Start of GIVEN DATA

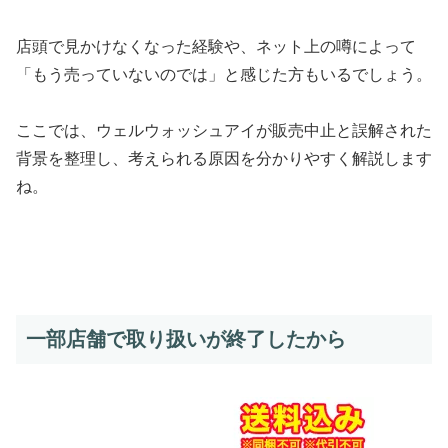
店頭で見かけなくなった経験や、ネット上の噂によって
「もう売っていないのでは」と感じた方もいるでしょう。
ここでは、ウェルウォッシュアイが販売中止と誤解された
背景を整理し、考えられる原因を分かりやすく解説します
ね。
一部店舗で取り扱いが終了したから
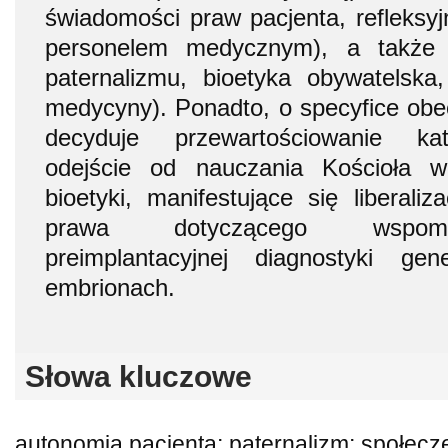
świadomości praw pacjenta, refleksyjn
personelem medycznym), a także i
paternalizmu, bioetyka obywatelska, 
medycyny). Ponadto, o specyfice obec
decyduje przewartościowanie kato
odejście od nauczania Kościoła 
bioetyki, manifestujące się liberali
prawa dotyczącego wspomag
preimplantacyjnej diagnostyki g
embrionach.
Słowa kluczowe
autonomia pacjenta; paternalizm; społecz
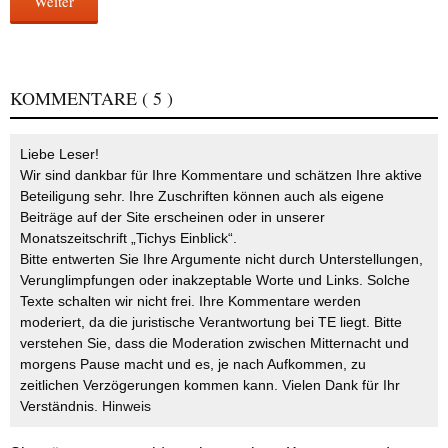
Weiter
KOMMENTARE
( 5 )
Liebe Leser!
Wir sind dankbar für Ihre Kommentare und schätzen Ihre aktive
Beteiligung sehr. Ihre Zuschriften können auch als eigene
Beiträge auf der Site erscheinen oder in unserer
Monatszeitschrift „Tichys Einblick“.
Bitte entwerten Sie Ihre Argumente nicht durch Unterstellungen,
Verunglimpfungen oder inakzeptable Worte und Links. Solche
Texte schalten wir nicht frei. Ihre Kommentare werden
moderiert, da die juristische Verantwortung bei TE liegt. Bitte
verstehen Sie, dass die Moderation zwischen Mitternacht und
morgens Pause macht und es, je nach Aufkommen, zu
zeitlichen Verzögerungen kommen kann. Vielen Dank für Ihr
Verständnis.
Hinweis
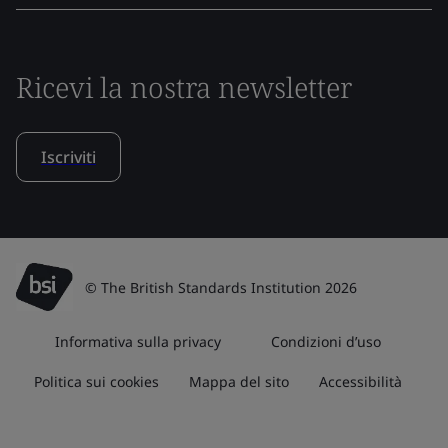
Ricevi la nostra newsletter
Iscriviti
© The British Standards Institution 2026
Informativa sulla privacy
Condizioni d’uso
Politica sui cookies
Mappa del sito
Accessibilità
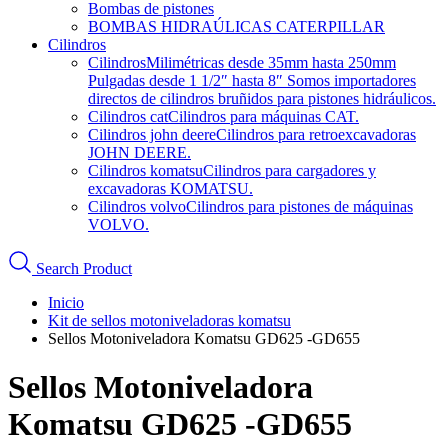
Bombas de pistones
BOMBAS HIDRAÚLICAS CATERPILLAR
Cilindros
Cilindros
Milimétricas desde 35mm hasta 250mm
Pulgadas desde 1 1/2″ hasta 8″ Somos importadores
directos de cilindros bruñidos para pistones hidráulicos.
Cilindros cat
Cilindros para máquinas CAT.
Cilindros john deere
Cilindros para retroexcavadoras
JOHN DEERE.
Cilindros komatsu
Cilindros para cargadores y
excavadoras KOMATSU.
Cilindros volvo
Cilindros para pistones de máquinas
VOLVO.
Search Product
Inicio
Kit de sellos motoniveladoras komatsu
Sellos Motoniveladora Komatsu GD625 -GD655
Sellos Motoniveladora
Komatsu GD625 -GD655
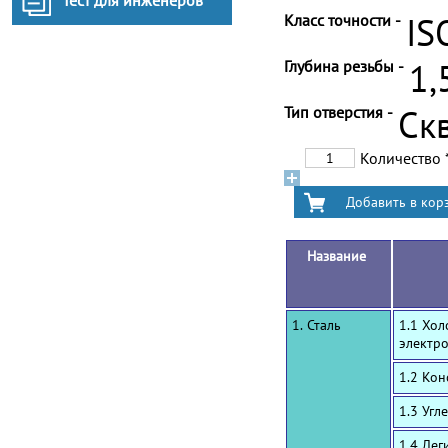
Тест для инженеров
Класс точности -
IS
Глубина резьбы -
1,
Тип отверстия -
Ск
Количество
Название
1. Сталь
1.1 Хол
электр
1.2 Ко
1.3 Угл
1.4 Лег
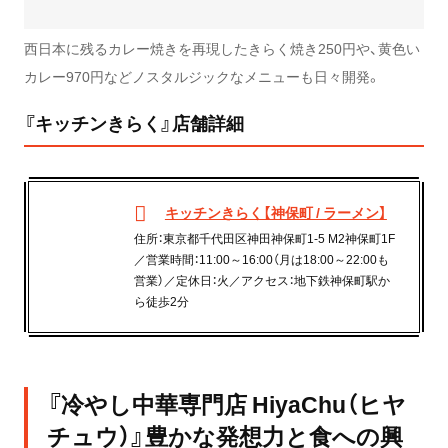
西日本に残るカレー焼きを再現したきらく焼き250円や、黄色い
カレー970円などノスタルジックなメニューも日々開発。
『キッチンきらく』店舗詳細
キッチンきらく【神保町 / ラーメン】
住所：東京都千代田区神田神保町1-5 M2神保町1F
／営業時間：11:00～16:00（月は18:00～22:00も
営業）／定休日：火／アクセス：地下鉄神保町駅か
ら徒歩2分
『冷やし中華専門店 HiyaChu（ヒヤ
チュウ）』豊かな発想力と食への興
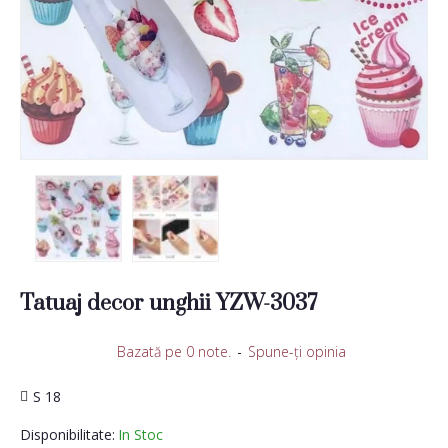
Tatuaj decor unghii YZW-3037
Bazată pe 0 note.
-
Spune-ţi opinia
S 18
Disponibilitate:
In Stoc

End of GIVEN DATA

* [WHAT YOU ARE ASKED TO DO]:
Check each line of the records above, and copy those that hold the word "pacjenta".

* [TASK RESULT]:
świadomości praw pacjenta, refleksyjn
autonomia pacjenta; paternalizm; społecz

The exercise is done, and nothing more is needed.